> PROBLEM: Give the records again exactly. Pictures do not belong in the copy.

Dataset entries
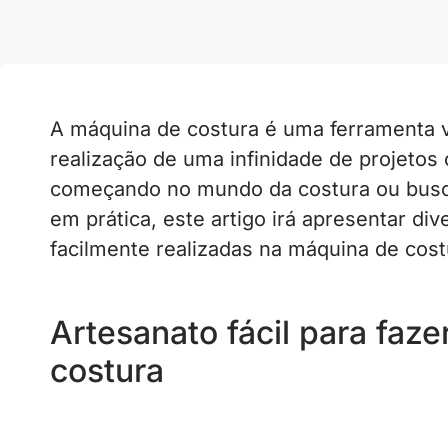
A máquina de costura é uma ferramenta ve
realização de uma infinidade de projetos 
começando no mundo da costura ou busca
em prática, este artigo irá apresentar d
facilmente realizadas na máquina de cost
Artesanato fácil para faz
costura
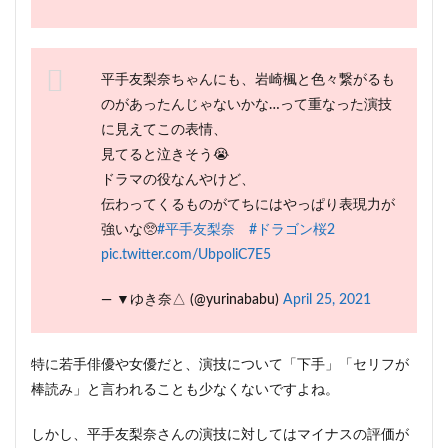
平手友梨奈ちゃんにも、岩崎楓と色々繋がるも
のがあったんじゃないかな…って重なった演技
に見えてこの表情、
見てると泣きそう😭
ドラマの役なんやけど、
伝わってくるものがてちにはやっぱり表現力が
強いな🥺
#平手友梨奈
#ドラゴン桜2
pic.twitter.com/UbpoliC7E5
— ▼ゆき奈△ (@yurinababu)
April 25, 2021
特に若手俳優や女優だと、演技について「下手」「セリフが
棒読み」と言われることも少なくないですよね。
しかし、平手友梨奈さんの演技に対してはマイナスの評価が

> EXERCISE SOLUTION:
A máquina de costura é uma ferramenta ve
realização de uma infinidade de projetos 
começando no mundo da costura ou busca
em prática, este artigo irá apresentar d
facilmente realizadas na máquina de cost
Artesanato fácil para faz
costura
平手友梨奈ちゃんにも、岩崎楓と色々繋がるも
のがあったんじゃないかな…って重なった演技
に見えてこの表情、
見てると泣きそう😭
ドラマの役なんやけど、
伝わってくるものがてちにはやっぱり表現力が
強いな🥺
#平手友梨奈
#ドラゴン桜2
pic.twitter.com/UbpoliC7E5
— ▼ゆき奈△ (@yurinababu)
April 25, 2021
特に若手俳優や女優だと、演技について「下手」「セリフが
棒読み」と言われることも少なくないですよね。
しかし、平手友梨奈さんの演技に対してはマイナスの評価が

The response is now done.